Tuesday, April 03, 2007

Charoset Recipe

My favorite part of the hilarious bestseller Me Talk Pretty One Day by David Sedaris is when he tries to explain Easter to his fellow French class students. The more he explains about Jesus, the bunny and a basket of eggs the more impossibly ridiculous it sounds. So it is with charoset.

In the beginning there was a seder plate. Seder means "order" as the Passover meal has a distinct order to it and describing what is on the seder plate, a kind of centerpiece to the dinner table, is one of the rituals of the evening. On the seder plate were various symbolic items, bitter herb which is usually some horseradish, matzoh and a roasted lamb shank. The bitter herb represents the bitterness of slavery. The matzoh is the bread of affliction or what the Jews ate on their way out of town. The lamb shank is symbolic of the lamb offered as a sacrifice.

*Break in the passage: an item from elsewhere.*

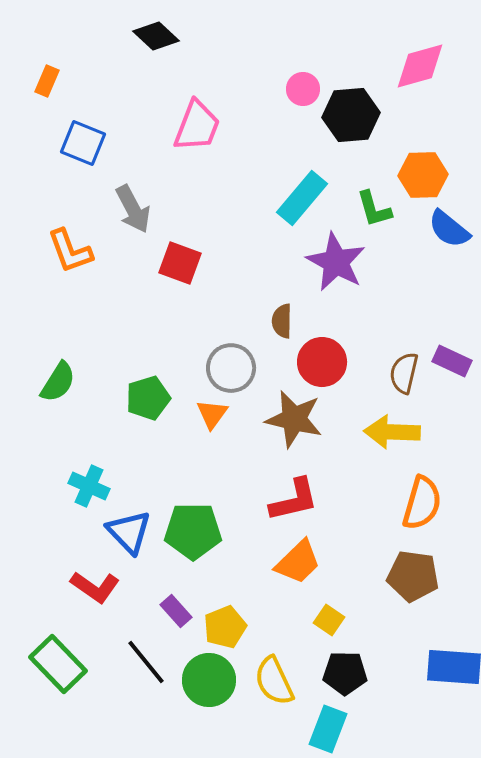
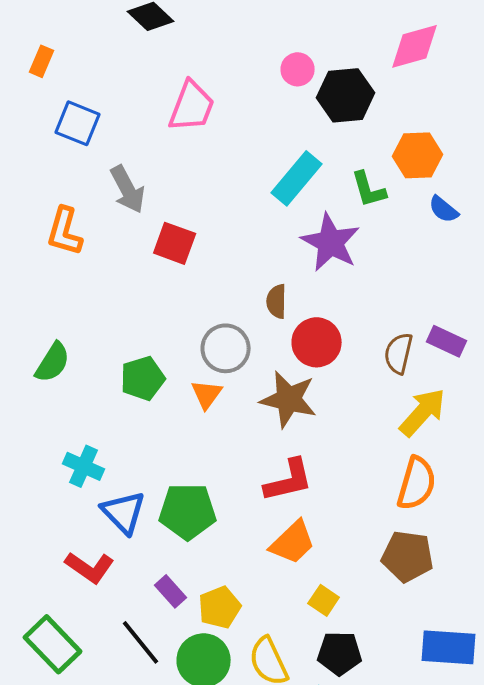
blue semicircle: (449, 229) -> (444, 209), size x0.7
orange L-shape: (70, 251) -> (65, 231), turned 36
yellow arrow: (392, 432) -> (423, 412), moved, turned 130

Somewhere along the line, various other things were added making a much more crowded plate. I don't know exactly when rabbis added charoset but they did it to offset the bitterness with a little sweetness. A mixture of apples, walnuts, cinnamon and sweet wine, charoset is supposed to represent the mortar that was used by the Jews in making bricks when they were slaves. Only charoset doesn't really look like mortar and why would it taste sweet anyway? And why would you eat it? There is another reason for charoset that I only recently read about. During their slavery in Egypt, Hebrew women would deliver their infants in apple orchards in order to escape the Egyptian authorities who were ordered to kill all newborn males. And so we eat apples. Wacky, don't you think?

There are lots of recipes for charoset that reflect the fruit and nuts available in different parts of the world and not all recipes contain apples, but being of Eastern European descent, I choose the apple and walnut version. In Pesach for the Rest of Us Marge Piercy recalls a non-Jewish friend calling it Jewish guacamole! It's not quite as good as guacamole, but it is nice and tastes something like a sweet salad or a condiment. During the seder we eat it on matzoh but it's good with yogurt or just as a snack.

Charoset is one of those dishes you make to taste. It is more of a method than a recipe, but here is a formula you can tweak and make your own:



2 red apples, I like Galas
1/4 cup sweet Kosher concord grape wine
1 teaspoon cinnamon
3/4 cup toasted walnuts, chopped


Peel the apples, core and chop them roughly, but fairly finely, add some chopped walnuts, then add the cinnamon and Kosher wine to moisten. You should have a thick but slightly chunky mixture. If you want to serve it on matzoh it needs to be "spreadable". If you are serving it as a snack or with yogurt you can make it chunkier.